Your comment about putting fopen in an inner loop really betrays that. Every thread in your GPU kernel is going to have to wait for your libc call. You’re really confused if you’re talking about hot loops in a GPU kernel.
> A pattern I've noticed repeatedly among CUDAheads is the idea that "every cycle matters" and therefore we should uglify and optimize even cold parts of our CUDA programs.
You're talking to the wrong people; this is definitely not true in general.
genuinely asking: where else should ML engineers focus their time, if not on looking at datapath bottlenecks in either kernel execution or the networking stack?
The point is that you should focus on the bottlenecks, not on making every random piece of code "as fast as possible". And that sometimes other things (maintainability, comprehensibility, debuggability) are more important than maximum possible performance, even on the GPU.

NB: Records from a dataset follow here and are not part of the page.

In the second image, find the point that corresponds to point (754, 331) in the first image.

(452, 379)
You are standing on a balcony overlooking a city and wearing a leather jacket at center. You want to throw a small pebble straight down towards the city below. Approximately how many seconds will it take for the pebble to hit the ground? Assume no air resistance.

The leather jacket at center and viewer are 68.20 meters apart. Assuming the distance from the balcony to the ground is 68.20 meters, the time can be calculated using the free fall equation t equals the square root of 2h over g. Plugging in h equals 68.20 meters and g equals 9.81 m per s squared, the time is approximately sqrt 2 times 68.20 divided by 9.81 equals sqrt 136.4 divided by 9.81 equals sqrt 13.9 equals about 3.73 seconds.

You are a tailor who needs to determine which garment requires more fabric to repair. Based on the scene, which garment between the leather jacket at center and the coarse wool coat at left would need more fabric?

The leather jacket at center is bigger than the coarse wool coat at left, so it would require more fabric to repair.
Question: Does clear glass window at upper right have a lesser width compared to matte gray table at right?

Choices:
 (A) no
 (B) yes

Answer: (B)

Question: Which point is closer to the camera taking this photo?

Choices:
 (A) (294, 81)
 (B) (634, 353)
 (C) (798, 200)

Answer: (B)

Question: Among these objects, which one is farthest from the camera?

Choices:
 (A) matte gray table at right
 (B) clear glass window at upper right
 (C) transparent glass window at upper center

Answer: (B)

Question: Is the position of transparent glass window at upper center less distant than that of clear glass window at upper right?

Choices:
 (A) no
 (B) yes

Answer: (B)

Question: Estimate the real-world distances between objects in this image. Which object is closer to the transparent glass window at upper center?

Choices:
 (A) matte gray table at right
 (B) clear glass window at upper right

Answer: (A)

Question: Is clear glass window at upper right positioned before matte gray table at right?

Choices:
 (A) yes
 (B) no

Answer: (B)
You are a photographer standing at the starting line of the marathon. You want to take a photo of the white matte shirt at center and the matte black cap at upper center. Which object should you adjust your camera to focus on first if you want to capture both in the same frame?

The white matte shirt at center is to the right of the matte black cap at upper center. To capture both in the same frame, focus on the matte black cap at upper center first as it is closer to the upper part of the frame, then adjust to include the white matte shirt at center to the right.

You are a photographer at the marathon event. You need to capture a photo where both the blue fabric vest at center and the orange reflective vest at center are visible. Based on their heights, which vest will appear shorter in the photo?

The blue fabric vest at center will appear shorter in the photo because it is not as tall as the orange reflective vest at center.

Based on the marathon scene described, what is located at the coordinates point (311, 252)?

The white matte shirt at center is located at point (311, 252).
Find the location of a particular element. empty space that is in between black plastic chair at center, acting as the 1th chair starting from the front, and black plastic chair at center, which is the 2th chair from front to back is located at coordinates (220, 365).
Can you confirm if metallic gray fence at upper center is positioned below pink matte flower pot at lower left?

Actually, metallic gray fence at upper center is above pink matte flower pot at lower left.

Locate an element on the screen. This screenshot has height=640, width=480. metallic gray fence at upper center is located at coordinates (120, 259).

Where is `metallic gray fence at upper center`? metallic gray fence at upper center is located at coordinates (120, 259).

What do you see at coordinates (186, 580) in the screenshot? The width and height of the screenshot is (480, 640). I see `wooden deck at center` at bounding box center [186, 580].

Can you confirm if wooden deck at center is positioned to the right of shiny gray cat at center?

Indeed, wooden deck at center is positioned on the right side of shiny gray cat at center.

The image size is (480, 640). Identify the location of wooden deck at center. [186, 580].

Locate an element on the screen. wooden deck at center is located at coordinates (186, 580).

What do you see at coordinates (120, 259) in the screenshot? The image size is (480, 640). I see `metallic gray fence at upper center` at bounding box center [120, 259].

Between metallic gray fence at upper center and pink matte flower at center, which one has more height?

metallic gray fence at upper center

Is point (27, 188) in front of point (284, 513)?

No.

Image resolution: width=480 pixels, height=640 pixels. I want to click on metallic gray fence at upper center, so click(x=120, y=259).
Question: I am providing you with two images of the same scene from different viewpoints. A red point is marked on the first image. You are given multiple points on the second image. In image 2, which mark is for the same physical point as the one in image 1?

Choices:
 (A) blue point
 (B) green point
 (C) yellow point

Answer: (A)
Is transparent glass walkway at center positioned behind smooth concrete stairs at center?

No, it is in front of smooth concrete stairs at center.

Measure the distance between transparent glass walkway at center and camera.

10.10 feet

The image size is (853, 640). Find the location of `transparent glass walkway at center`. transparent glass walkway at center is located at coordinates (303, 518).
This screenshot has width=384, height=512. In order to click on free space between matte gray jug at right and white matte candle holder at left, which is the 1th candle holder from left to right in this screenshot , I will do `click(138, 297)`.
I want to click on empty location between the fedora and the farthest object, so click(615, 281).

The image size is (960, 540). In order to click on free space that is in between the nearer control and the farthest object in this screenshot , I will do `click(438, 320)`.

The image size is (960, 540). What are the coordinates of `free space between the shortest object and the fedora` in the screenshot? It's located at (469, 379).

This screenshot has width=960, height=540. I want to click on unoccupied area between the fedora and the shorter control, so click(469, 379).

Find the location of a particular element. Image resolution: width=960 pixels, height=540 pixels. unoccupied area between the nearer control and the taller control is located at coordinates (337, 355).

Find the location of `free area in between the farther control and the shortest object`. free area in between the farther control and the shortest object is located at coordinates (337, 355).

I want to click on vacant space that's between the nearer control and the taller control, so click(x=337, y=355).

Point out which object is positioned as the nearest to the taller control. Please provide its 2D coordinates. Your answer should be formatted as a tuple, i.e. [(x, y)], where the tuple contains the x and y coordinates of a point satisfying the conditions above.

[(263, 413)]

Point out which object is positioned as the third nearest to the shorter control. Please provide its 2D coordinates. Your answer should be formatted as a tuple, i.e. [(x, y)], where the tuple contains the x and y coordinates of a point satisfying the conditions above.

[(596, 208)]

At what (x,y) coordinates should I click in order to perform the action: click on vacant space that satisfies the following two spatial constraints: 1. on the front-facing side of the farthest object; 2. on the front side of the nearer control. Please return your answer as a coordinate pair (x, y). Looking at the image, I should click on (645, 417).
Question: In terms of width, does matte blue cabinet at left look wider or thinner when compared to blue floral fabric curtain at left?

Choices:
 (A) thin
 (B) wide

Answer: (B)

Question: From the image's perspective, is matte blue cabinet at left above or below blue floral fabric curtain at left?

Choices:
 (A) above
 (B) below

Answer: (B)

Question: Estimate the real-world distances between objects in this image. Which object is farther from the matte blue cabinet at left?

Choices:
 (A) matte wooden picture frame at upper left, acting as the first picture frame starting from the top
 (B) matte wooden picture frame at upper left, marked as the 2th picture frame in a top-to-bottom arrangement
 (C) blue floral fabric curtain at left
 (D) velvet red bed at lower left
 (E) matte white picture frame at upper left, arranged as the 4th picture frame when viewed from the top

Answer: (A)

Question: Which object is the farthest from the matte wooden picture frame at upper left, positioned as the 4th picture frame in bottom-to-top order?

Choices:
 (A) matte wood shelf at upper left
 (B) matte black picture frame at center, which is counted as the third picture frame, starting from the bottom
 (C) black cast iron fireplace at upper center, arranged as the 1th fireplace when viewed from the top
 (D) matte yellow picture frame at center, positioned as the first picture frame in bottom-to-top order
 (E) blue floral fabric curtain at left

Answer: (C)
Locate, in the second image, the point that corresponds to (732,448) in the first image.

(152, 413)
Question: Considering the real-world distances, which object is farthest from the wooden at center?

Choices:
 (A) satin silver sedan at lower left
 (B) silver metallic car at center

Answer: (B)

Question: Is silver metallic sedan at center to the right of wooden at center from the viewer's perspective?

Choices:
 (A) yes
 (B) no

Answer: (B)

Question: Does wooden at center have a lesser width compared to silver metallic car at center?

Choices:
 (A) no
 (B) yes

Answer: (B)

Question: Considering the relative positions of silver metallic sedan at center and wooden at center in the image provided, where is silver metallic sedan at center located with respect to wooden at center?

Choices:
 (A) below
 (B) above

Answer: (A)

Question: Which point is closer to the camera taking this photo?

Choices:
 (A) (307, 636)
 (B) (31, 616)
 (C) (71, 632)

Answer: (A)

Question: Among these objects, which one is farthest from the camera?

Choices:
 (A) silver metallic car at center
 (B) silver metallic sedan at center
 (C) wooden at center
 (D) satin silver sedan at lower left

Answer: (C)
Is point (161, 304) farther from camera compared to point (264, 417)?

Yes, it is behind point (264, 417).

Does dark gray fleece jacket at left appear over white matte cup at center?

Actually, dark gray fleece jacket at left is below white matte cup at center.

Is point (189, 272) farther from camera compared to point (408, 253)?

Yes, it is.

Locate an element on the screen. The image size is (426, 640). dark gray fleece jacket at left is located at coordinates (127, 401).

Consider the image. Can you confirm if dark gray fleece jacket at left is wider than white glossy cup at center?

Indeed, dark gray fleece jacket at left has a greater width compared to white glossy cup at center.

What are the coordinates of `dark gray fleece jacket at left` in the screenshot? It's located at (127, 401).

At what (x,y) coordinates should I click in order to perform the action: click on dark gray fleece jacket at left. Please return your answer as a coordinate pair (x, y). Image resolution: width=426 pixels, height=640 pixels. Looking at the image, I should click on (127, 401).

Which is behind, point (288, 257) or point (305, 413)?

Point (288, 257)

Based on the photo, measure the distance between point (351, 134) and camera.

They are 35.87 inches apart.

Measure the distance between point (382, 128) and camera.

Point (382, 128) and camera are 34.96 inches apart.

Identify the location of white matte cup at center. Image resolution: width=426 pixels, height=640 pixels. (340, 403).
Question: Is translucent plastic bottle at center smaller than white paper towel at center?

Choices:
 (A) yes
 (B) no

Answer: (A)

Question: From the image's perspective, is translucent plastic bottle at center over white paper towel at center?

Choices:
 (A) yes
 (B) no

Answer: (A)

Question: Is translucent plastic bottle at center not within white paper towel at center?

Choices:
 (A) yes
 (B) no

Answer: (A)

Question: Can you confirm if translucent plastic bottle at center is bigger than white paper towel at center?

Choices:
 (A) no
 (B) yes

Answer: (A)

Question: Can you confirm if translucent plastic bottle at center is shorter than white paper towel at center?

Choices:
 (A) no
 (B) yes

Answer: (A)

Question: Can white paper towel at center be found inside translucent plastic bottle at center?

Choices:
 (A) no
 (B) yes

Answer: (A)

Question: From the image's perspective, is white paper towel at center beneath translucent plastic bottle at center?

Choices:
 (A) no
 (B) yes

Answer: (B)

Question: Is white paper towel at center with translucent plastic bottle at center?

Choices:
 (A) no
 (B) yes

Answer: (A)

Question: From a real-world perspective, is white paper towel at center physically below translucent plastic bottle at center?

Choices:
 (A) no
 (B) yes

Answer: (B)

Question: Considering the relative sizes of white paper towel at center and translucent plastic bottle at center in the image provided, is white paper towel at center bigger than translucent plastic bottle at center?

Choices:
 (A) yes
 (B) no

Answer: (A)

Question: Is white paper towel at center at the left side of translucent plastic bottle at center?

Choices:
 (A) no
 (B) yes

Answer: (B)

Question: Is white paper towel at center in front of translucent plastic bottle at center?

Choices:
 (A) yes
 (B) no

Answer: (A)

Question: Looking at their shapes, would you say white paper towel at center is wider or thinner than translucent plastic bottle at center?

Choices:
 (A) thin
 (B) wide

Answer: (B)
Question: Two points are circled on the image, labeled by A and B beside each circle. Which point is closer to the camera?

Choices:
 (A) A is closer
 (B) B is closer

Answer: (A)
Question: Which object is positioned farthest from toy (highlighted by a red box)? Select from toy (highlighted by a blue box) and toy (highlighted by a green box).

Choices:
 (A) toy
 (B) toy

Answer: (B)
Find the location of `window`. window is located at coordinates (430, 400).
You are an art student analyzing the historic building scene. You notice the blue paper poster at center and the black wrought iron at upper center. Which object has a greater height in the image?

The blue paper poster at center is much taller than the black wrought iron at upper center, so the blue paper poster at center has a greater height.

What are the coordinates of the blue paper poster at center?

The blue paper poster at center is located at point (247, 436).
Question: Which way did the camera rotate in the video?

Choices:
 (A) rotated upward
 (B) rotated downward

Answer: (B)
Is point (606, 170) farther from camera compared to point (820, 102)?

That's fair, but I didn't understand OP to be claiming above that "cudaheads" aren't looking at their performance bottlenecks before driving work, just that they're looking at the problem incorrectly (and eg: maybe should prioritize redesigns over squeezing perf out of flawed approaches.)
> A pattern I've noticed repeatedly among CUDAheads is the idea that "every cycle matters" and therefore we should uglify and optimize even cold parts of our CUDA programs
I don't know what a "cudahead" is but if you're gonna build up a strawman just to chop it down have at it. Doesn't change anything about my point - these aren't syscalls because there's no sys. I mean the dev here literally spells it out correctly so I don't understand why there's any debate.
i wish people in our industry would stop (forever, completely, absolutely) using metaphors/allusions. it's a complete disservice to anyone that isn't in on the trick. it doesn't give you syscalls. that's impossible because there's no sys/os on a gpu and your actual os does not (necessarily) have any way to peer into the address space/schedular/etc of a gpu core.
what it gives you is something that's working really really hard to pretend be a syscall:
> Traditionally, the C library abstracts over several functions that interface with the platform’s operating system through system calls. The GPU however does not provide an operating system that can handle target dependent operations. Instead, we implemented remote procedure calls to interface with the host’s operating system while executing on a GPU.